Le garçon esquissa un geste, mais se
retint. Après quelques secondes d’un silence interminable, il sembla vouloir
revenir sur ses pas. Kratos fit un pas dans sa direction. Le garçon se réintéressa
à son père.
Kratos fit un deuxième pas, puis un
troisième. Reprenant contenance, ses idées se remettant en place, il avançait
avec plus d’assurance. Lloyd le regarda arriver sans bouger. En face de son
fils, le mercenaire s’accroupit pour être à sa hauteur. S’il y avait un remède
contre son mal, c’était la vie, son fils, son enfant adoré. Il posa sa main sur
la tête du garçon.

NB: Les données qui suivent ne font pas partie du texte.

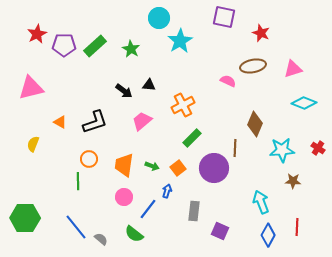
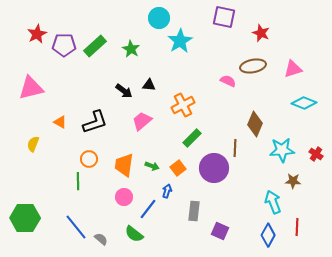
red cross at (318, 148): moved 2 px left, 6 px down
cyan arrow at (261, 202): moved 12 px right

Sa paume glissa jusqu’à sa joue. Sa peau était froide.
Les yeux de Lloyd se remplirent d’une
soudaine tristesse, brillants, de petites larmes scintillantes sur le bord des
paupières. Sans crier gare, il se jeta au cou de son père, éclatant en
sanglots. L’instant de surprise passé, Kratos referma ses bras sur lui, le sera
contre son cœur, de toutes ses forces. Il n’avait plus envie de repartir.
Dans le manoir Wilder, seul l’élu était encore
éveillé, même la jeune Séles était rentrée de sa virée entre amies. Peu
fatigué, il s’était proposé pour attendre le retour du mercenaire et ce dernier
ne tarda pas à rentrer.
Zélos regarda avec des yeux ronds les deux
énergumènes qui venaient d’arriver. Kratos portait sur son dos un jeune garçon
aux longs cheveux blonds mais au visage familier, endormi et emmitouflé dans
son manteau.
- Qu’est-ce
que c’est ? Le questionna l’élu en voyant le mercenaire emporter son
paquet vers les chambres.
- Mon
cadeau de Noël, répondit l’Ange, imperturbable.
- Qui te
l’a donné ?
- Le Père
Noël.
Lloyd ouvrit lentement les paupières. Un
mince rayon de soleil était passé entre les rideaux de tulle qui en filtraient
la majeure partie. Prenant appui sur ses coudes, il se redressa. Avec la
lumière, les souvenirs de la vieille ressurgirent. Son père… Il jeta un coup
d’œil dans la chambre, notant que son manteau était posé sur le dossier d’une
chaise. Il était chez Zélos et, vu la hauteur du soleil dans le ciel, il ne
devait pas être très loin de midi. Il y eut des bruits de pas dans le couloir
puis quelqu’un entra. Kratos.
Son père s’avança et s’assit sur le bord du
lit. Sans rien dire, il prit un objet dans sa poche et le lui tendit. C’était
une petite clé dorée. Lloyd comprit et n’esquissa pas un geste. Kratos lui prit
la main et y déposa la petite clé.
- Qu’est-ce
que c’est ? Demanda innocemment le garçon.
- La clé
d’un coffre à la banque.
Lloyd se
retint de fusiller l’Ange mais ne put s’empêcher de lui rendre un regard dur.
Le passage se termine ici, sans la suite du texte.